Along with legions of other sadder-but-wiser fund investors, Algazi has shifted his money into more tax-efficient funds and begun to consider using an alternative to funds, such as an individualized account managed just for him. Good moves. But this is a case where it will take an act of Congress to fix mutual funds' maddening practice of saddling investors with unexpected tax bills.
Happily, legislation is in the works to do just that. It's called H.R. 168, sponsored by Representative Jim Saxton (R-N.J.). The bill would let most mutual-fund investors defer paying taxes on reinvested capital-gains distributions until they sold their fund shares, the same tax treatment that owners of stocks and most other financial assets enjoy.
Saxton, who has represented a slice of central New Jersey since 1985, chairs the House and Senate's Joint Economic Committee. He told me he came up with the bill after going over his taxes with his own accountant a couple of years ago. "He said: `Your capital gains from your mutual funds are X, Y, and Z.' And I said: `How can that be? I didn't sell any mutual funds."'
The congressman--like Algazi, perhaps like you, and definitely like yours truly--was shocked to learn how mutual-fund holdings are taxed. As the law stands now, investors owe a capital-gains tax if they sell fund shares at a profit. And they owe income tax on any distributions a fund pays out of dividends on stocks it holds or interest it earns on taxable bonds. But they also must pay a current tax on a fund's capital-gains distributions.

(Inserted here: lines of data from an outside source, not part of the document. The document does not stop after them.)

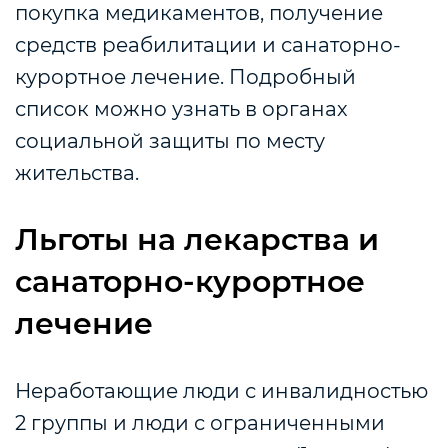
покупка медикаментов, получение
средств реабилитации и санаторно-
курортное лечение. Подробный
список можно узнать в органах
социальной защиты по месту
жительства.
Льготы на лекарства и
санаторно-курортное
лечение
Неработающие люди с инвалидностью
2 группы и люди с ограниченными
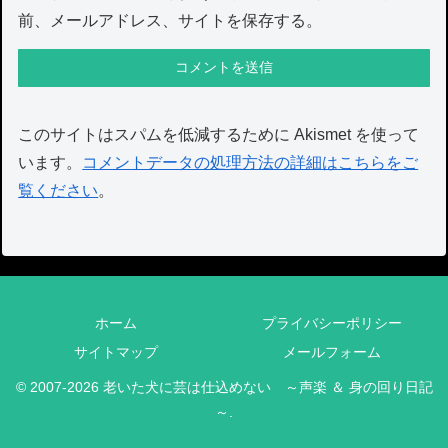
前、メールアドレス、サイトを保存する。
このサイトはスパムを低減するために Akismet を使って
います。
コメントデータの処理方法の詳細はこちらをご
覧ください
。
ホーム
プライバシーポリシー
サイトマップ
メールフォーム
© 2007-2026 老いた犬に芸は仕込めない ～声楽 ＆ 身の回り日記
～.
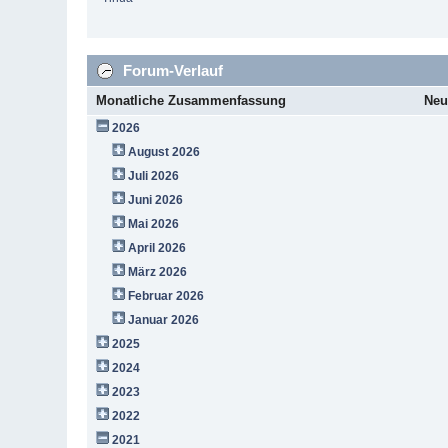
Forum-Verlauf
Monatliche Zusammenfassung
Neu
2026
August 2026
Juli 2026
Juni 2026
Mai 2026
April 2026
März 2026
Februar 2026
Januar 2026
2025
2024
2023
2022
2021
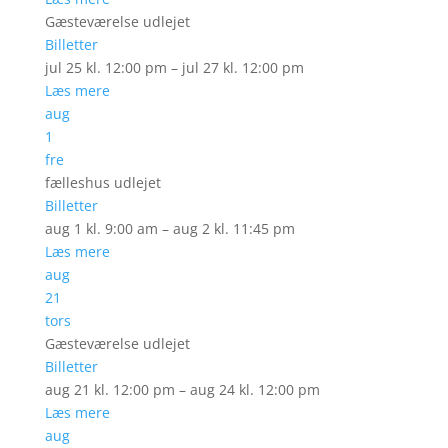
Gæsteværelse udlejet
Billetter
jul 25 kl. 12:00 pm – jul 27 kl. 12:00 pm
Læs mere
aug
1
fre
fælleshus udlejet
Billetter
aug 1 kl. 9:00 am – aug 2 kl. 11:45 pm
Læs mere
aug
21
tors
Gæsteværelse udlejet
Billetter
aug 21 kl. 12:00 pm – aug 24 kl. 12:00 pm
Læs mere
aug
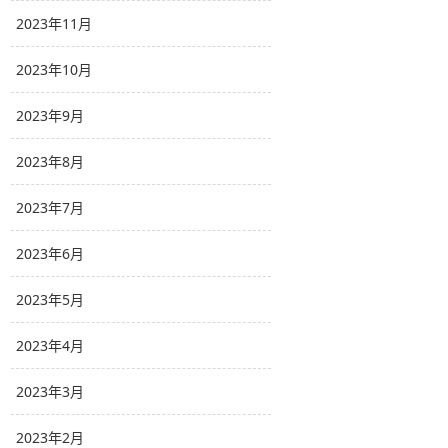
2023年11月
2023年10月
2023年9月
2023年8月
2023年7月
2023年6月
2023年5月
2023年4月
2023年3月
2023年2月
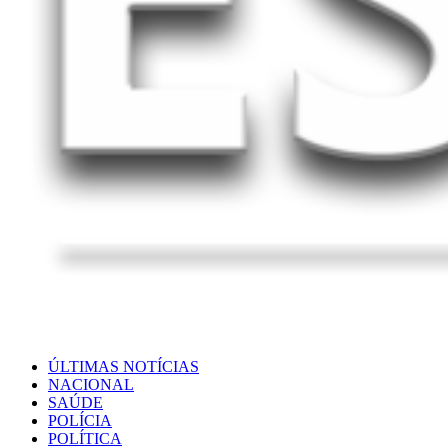
ÚLTIMAS NOTÍCIAS
NACIONAL
SAÚDE
POLÍCIA
POLÍTICA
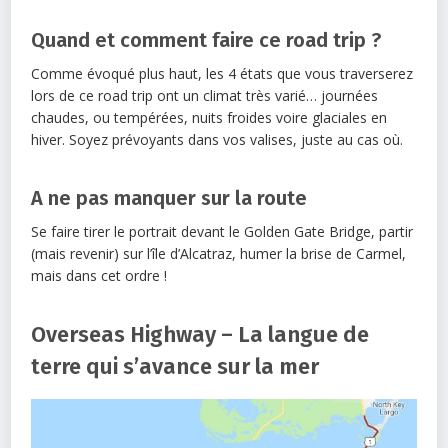
Quand et comment faire ce road trip ?
Comme évoqué plus haut, les 4 états que vous traverserez
lors de ce road trip ont un climat très varié… journées
chaudes, ou tempérées, nuits froides voire glaciales en
hiver. Soyez prévoyants dans vos valises, juste au cas où.
A ne pas manquer sur la route
Se faire tirer le portrait devant le Golden Gate Bridge, partir
(mais revenir) sur l’île d’Alcatraz, humer la brise de Carmel,
mais dans cet ordre !
Overseas Highway – La langue de
terre qui s’avance sur la mer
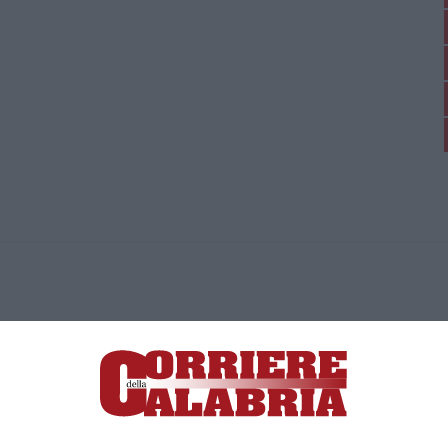
ica di News&Com S.r.l ©2012-
-2026. Tutti i diritti riservati.
ia, Lamezia Terme (CZ)
irettore responsabile Paola Militano |
Privacy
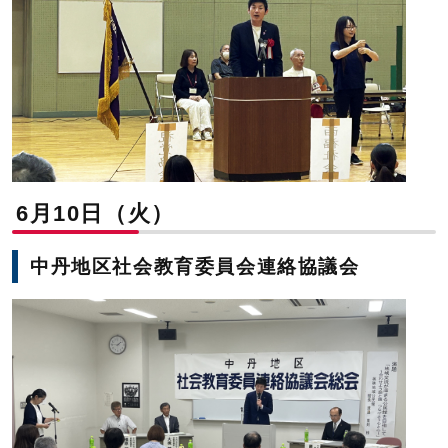
6月10日（火）
中丹地区社会教育委員会連絡協議会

Each year, if the trades in a fund's portfolio realize more capital gains than losses, the fund must pay out to investors their share of the net capital gains. A tax on those gains is due even if a fund holder never sees any cash but instead elects to reinvest the distribution in more fund shares. Most investors do reinvest. The fund industry's trade group, the Investment Company Institute, reports that 91% of capital-gains distributions in 2000 got plowed back into funds. That rate doesn't vary much year to year.
Under Saxton's proposal, funds would keep paying out any net capital gains they realize each year. But fund holders who chose to reinvest their distributions would be able to defer the tax on up to $3,000 in capital gains each year ($6,000 on joint returns) until they sold their shares in the fund. Because fund holders could keep more capital invested, their holdings could compound faster, with real benefits to long-term investors (table).
As you've probably guessed, H.R. 168 offers no free lunch. Some investors could find their tax record-keeping turn even more onerous than it is now. And supporters estimate the cost to the Treasury at up to $47 billion over 10 years. That's "not insignificant if we're looking at deficits" instead of surpluses in the federal budget, says Vanguard Group tax expert Joel Dickson. Just the same, Vanguard and such other fund complexes as Janus and T. Rowe Price took the unusual step of encouraging support for the bill among their clients.
As sensible as H.R. 168 may seem, it is far from a slam dunk. Saxton said he's heartened by garnering bipartisan support, plus friendly noises from the Bush Administration. But if you own mutual funds in a taxable account, it would not hurt one bit to make some favorable noise of your own on behalf of H.R. 168.